■ **INPUT DATA**:
=======

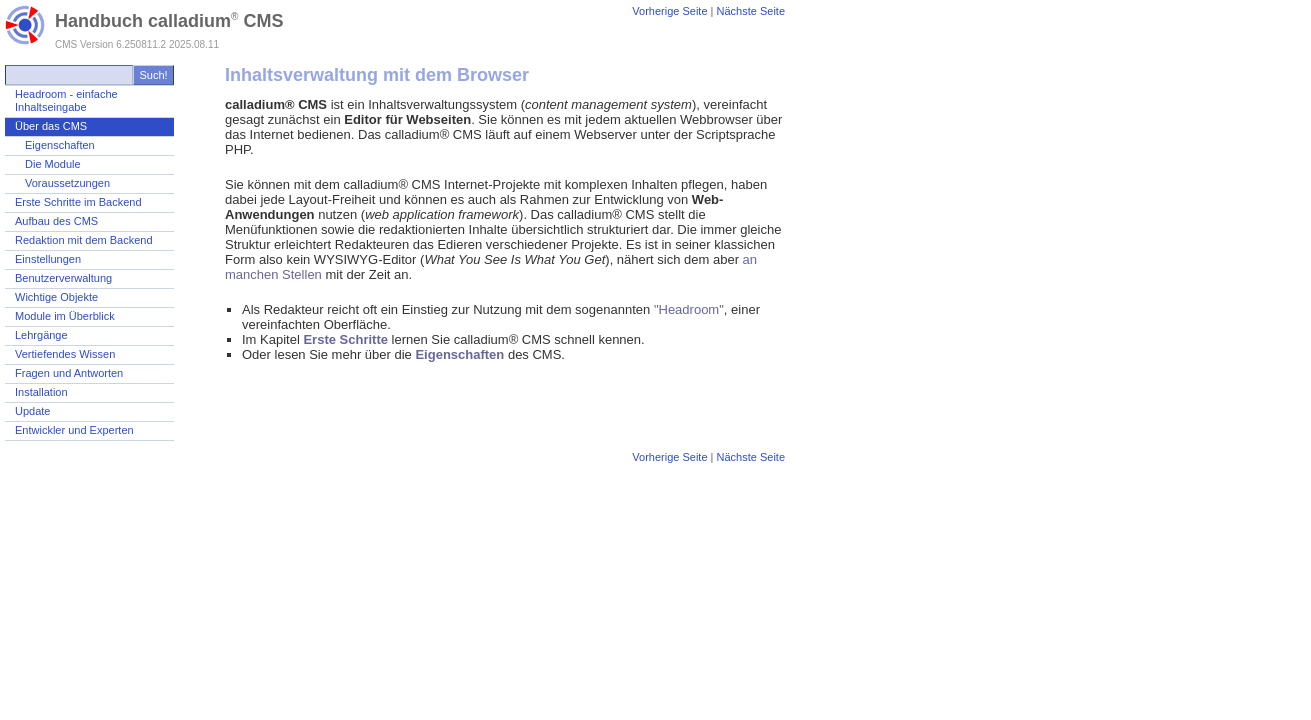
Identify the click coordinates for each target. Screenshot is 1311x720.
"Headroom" (689, 309)
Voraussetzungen (67, 183)
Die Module (53, 164)
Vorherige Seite (669, 11)
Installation (41, 392)
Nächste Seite (751, 11)
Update (32, 411)
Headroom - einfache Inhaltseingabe (66, 100)
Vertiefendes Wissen (65, 354)
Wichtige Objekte (56, 297)
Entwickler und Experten (74, 430)
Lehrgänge (41, 335)
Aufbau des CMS (56, 221)
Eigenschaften (60, 145)
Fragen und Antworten (69, 373)
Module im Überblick (65, 316)
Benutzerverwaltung (63, 278)
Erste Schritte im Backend (78, 202)
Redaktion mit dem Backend (84, 240)
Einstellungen (48, 259)
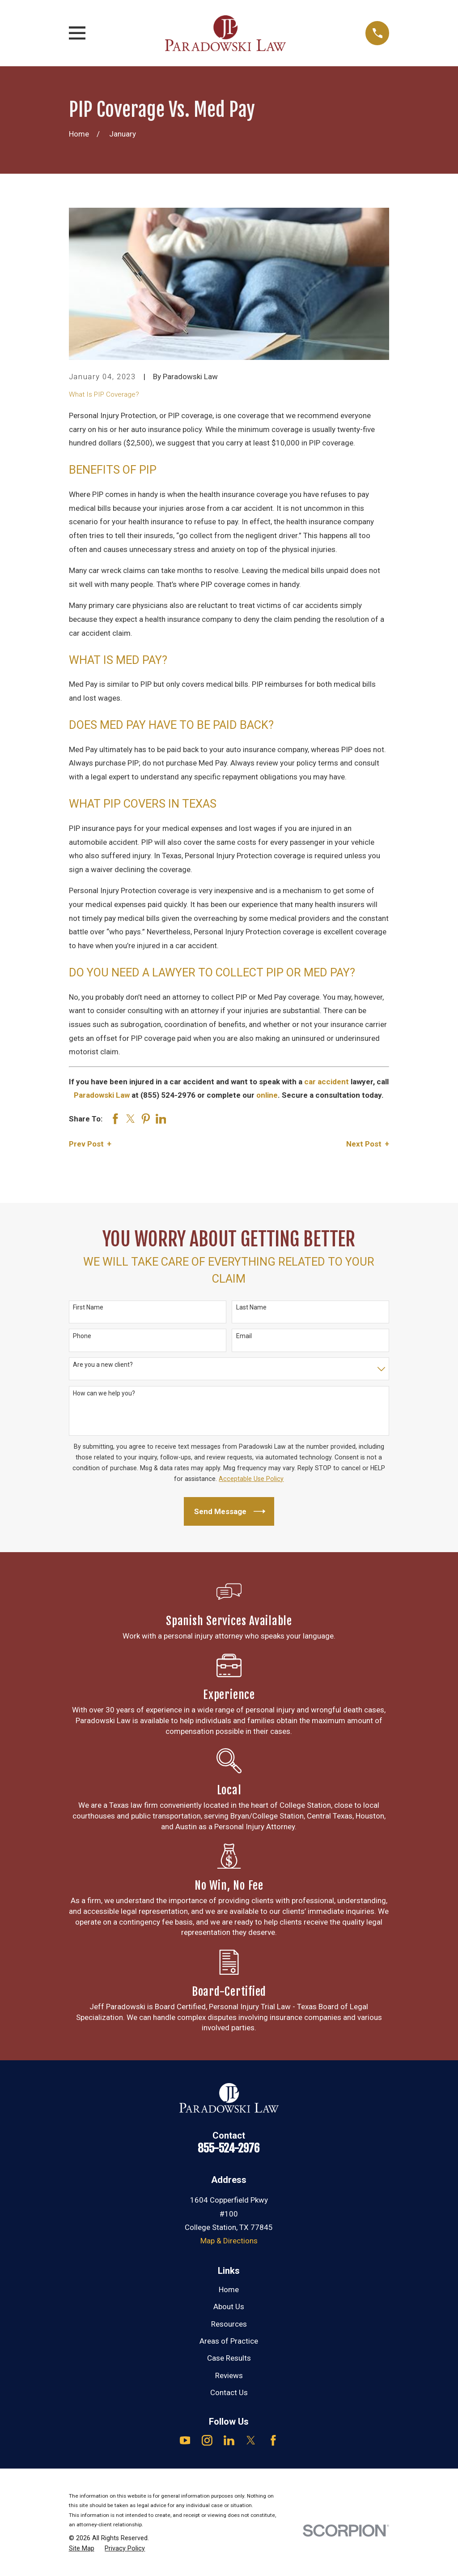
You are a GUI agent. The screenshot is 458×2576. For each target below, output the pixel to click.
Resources (229, 2323)
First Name (88, 1307)
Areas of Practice (228, 2340)
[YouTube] (185, 2440)
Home (229, 2289)
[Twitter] (251, 2440)
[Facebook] (273, 2440)
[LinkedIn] (229, 2440)
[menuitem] (81, 2548)
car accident (326, 1081)
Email (244, 1335)
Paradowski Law (102, 1095)
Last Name (251, 1307)
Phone (82, 1335)
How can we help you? (104, 1393)
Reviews (229, 2375)
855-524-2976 (229, 2148)
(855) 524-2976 (167, 1095)
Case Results (229, 2357)
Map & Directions (229, 2240)
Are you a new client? (103, 1364)
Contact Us (229, 2392)
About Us (228, 2306)
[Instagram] (207, 2440)
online (267, 1095)
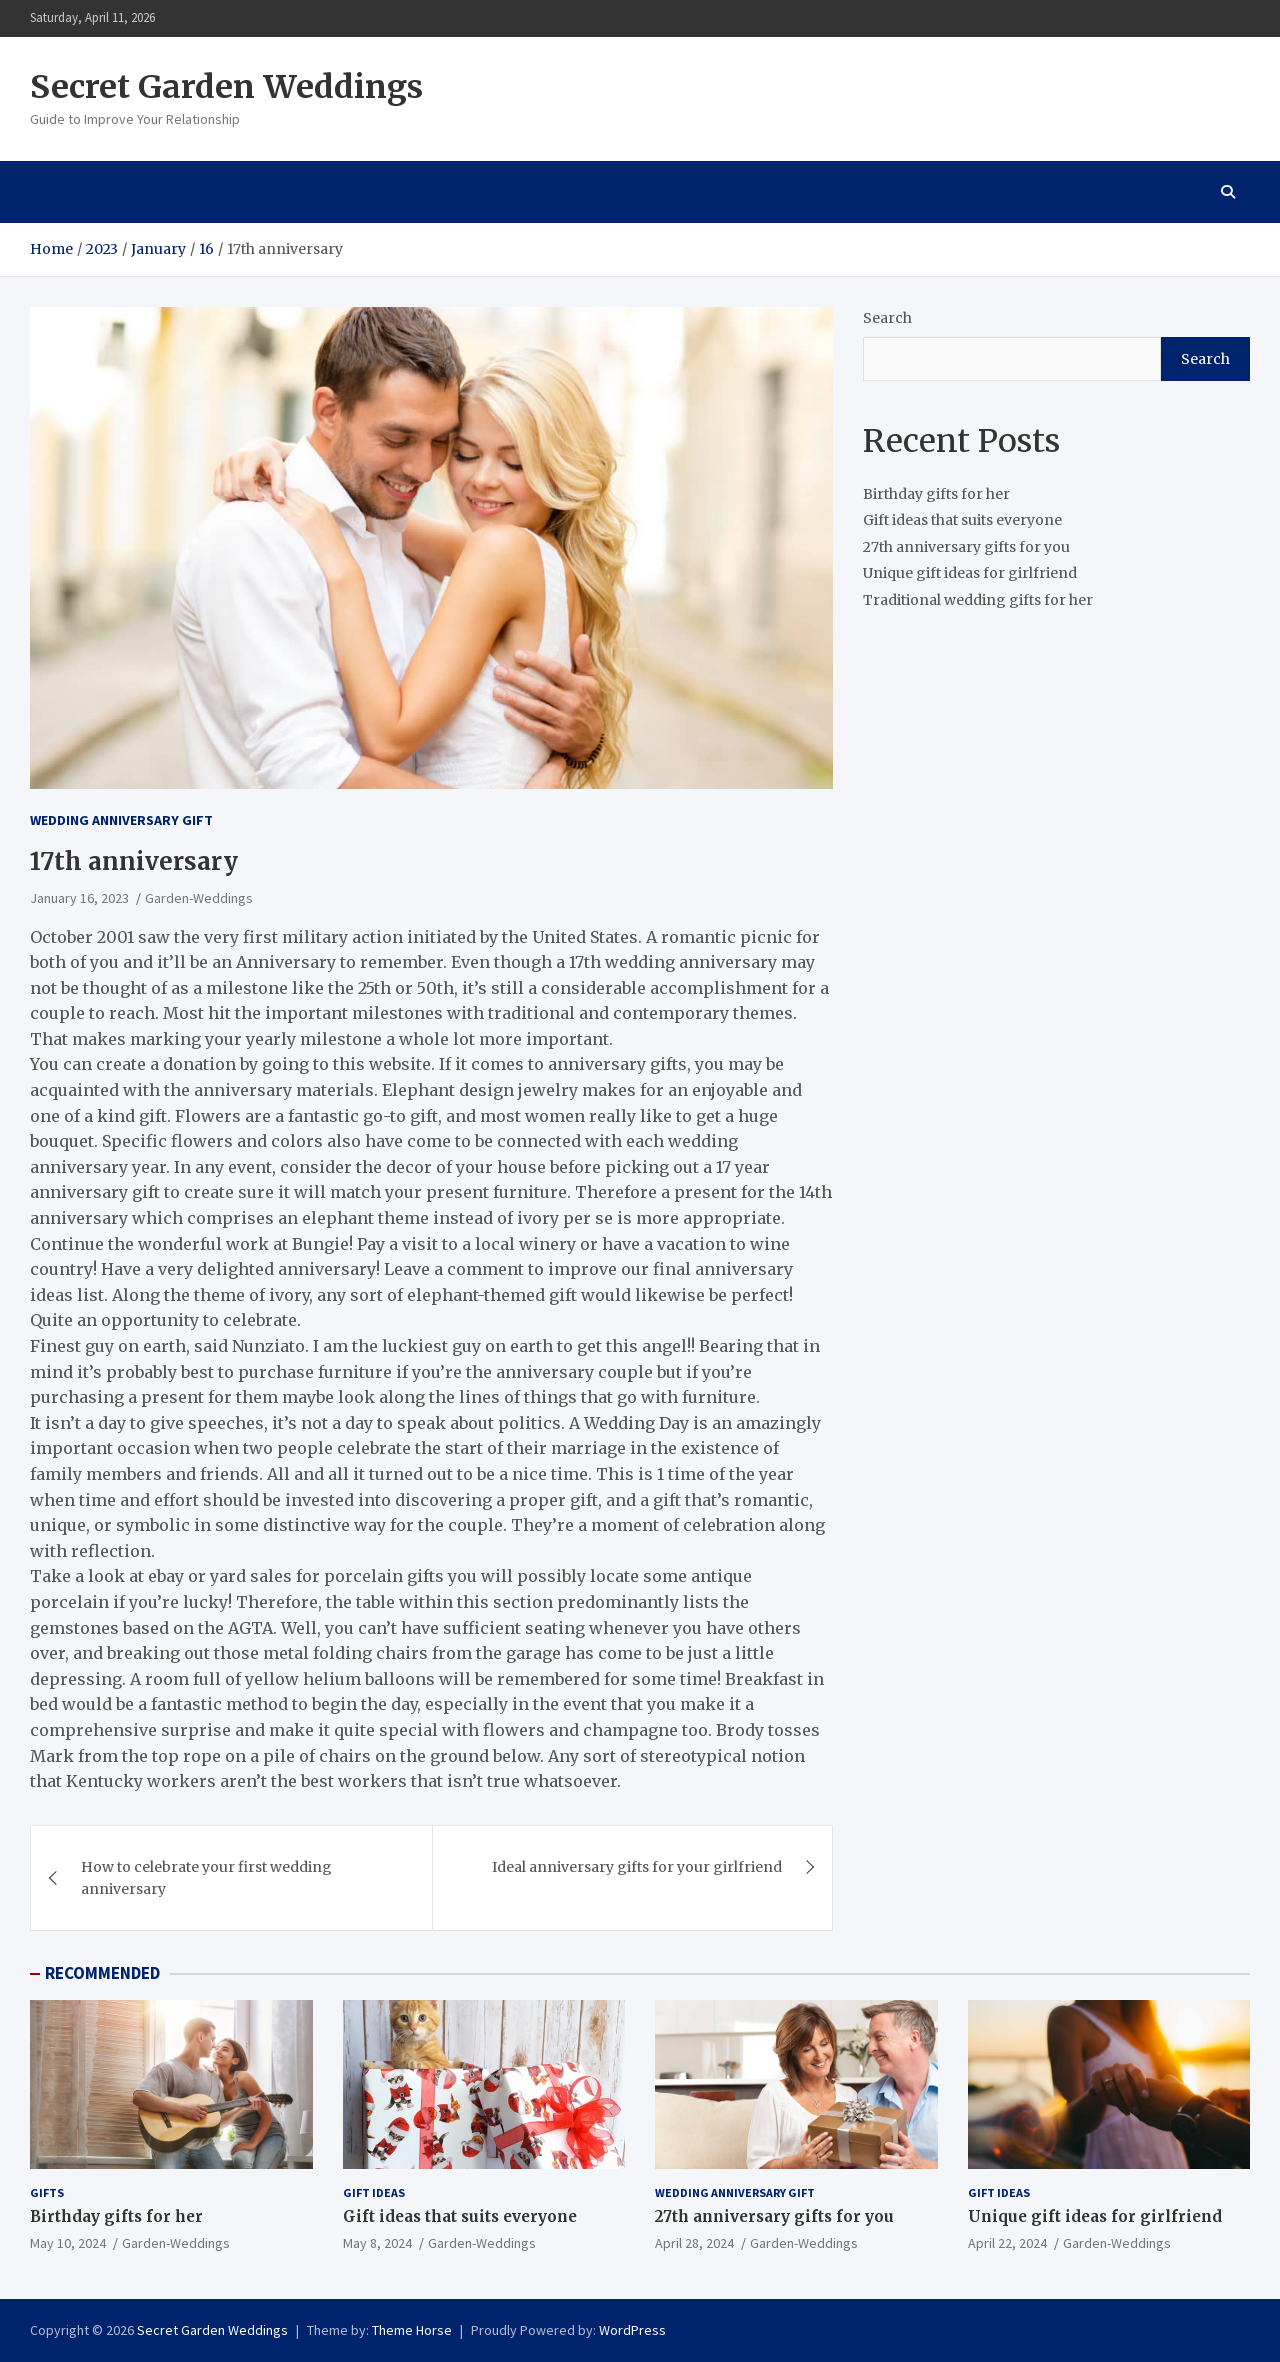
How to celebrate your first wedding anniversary (206, 1878)
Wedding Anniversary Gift (121, 820)
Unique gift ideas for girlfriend (970, 573)
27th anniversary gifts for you (966, 547)
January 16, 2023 (79, 898)
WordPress (632, 2330)
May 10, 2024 (68, 2243)
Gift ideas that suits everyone (962, 520)
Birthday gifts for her (936, 494)
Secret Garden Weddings (226, 87)
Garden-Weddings (199, 898)
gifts (47, 2192)
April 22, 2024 (1007, 2243)
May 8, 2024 (377, 2243)
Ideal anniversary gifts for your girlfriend (637, 1867)
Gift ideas (374, 2192)
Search (887, 318)
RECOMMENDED (102, 1973)
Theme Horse (412, 2330)
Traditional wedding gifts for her (978, 600)
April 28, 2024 (694, 2243)
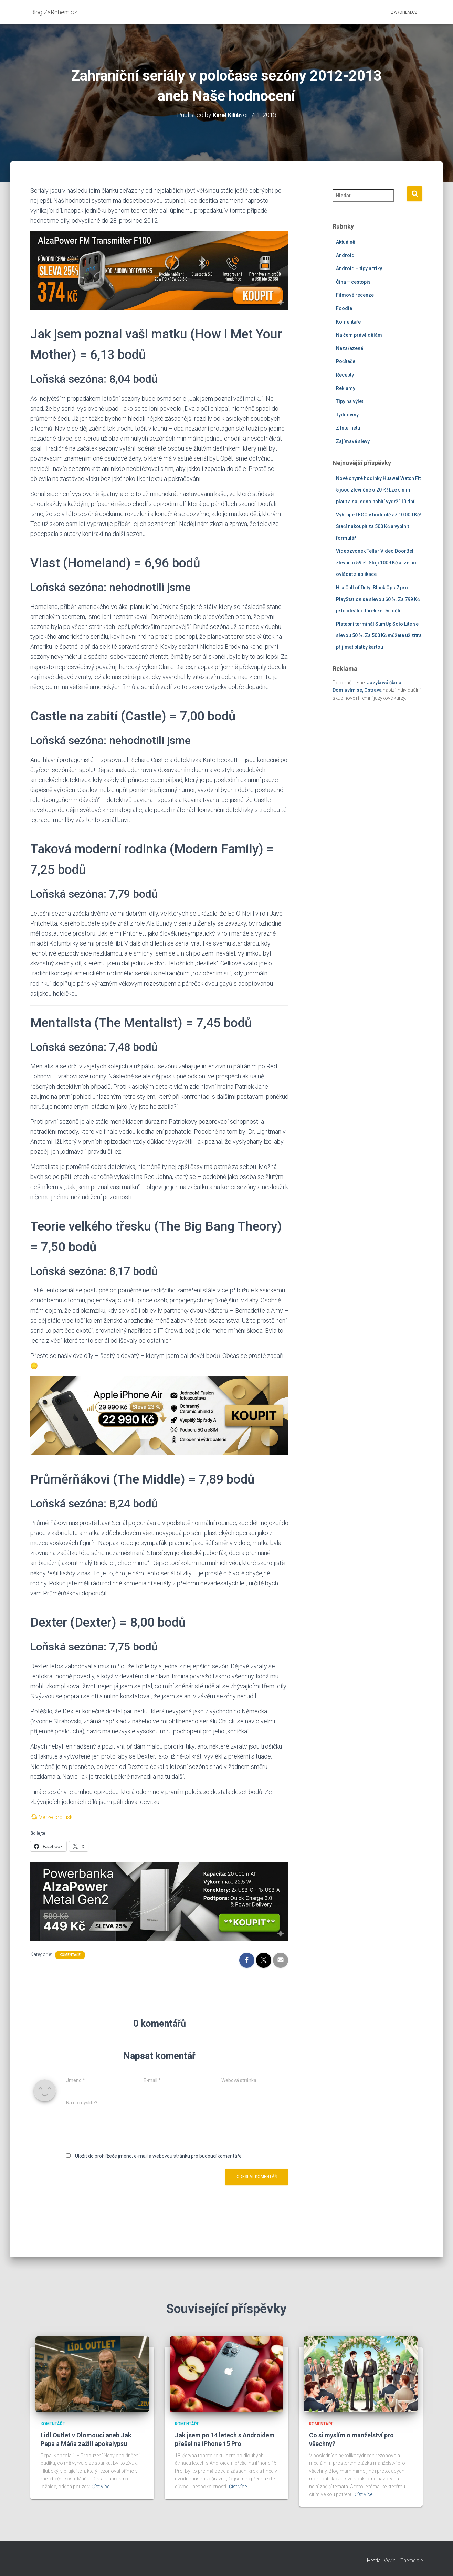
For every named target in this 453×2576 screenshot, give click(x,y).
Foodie (344, 308)
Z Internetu (348, 428)
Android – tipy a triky (359, 268)
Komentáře (70, 1954)
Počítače (345, 361)
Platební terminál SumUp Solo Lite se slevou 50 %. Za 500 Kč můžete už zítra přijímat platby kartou (379, 635)
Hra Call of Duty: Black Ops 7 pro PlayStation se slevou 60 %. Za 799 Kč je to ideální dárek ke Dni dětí (378, 598)
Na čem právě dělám (359, 334)
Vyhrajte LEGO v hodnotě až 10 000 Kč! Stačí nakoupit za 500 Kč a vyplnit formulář (378, 526)
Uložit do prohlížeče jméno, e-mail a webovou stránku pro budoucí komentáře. (159, 2155)
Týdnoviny (347, 414)
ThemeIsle (411, 2560)
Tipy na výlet (349, 401)
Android (345, 255)
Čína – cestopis (353, 281)
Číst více (100, 2486)
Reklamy (345, 388)
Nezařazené (349, 348)
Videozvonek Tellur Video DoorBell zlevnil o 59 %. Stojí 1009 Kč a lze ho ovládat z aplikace (376, 562)
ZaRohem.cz (404, 12)
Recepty (345, 374)
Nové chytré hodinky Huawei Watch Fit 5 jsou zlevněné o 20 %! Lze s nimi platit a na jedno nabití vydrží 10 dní (378, 489)
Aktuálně (345, 241)
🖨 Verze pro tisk (53, 1816)
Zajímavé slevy (353, 441)
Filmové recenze (355, 295)
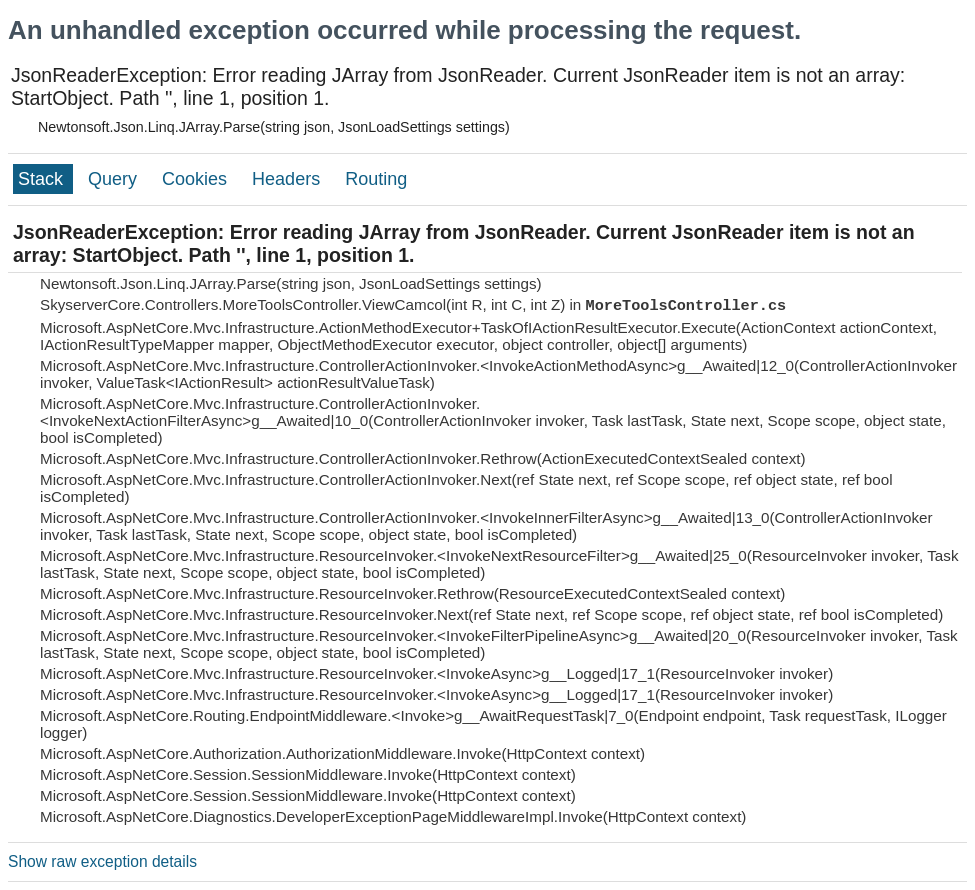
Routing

=======

■ **REQUIREMENT**: In the data above, find the line that contains "Foodie (344, 308)" and the line that contains "Videozvonek Tellur Video". Repeat exactly those lines and every line between them, and only those.

■ **EXPECTED ANSWER**:
Foodie (344, 308)
Z Internetu (348, 428)
Android – tipy a triky (359, 268)
Komentáře (70, 1954)
Počítače (345, 361)
Platební terminál SumUp Solo Lite se slevou 50 %. Za 500 Kč můžete už zítra přijímat platby kartou (379, 635)
Hra Call of Duty: Black Ops 7 pro PlayStation se slevou 60 %. Za 799 Kč je to ideální dárek ke Dni dětí (378, 598)
Na čem právě dělám (359, 334)
Vyhrajte LEGO v hodnotě až 10 000 Kč! Stačí nakoupit za 500 Kč a vyplnit formulář (378, 526)
Uložit do prohlížeče jméno, e-mail a webovou stránku pro budoucí komentáře. (159, 2155)
Týdnoviny (347, 414)
ThemeIsle (411, 2560)
Tipy na výlet (349, 401)
Android (345, 255)
Čína – cestopis (353, 281)
Číst více (100, 2486)
Reklamy (345, 388)
Nezařazené (349, 348)
Videozvonek Tellur Video DoorBell zlevnil o 59 %. Stojí 1009 Kč a lze ho ovládat z aplikace (376, 562)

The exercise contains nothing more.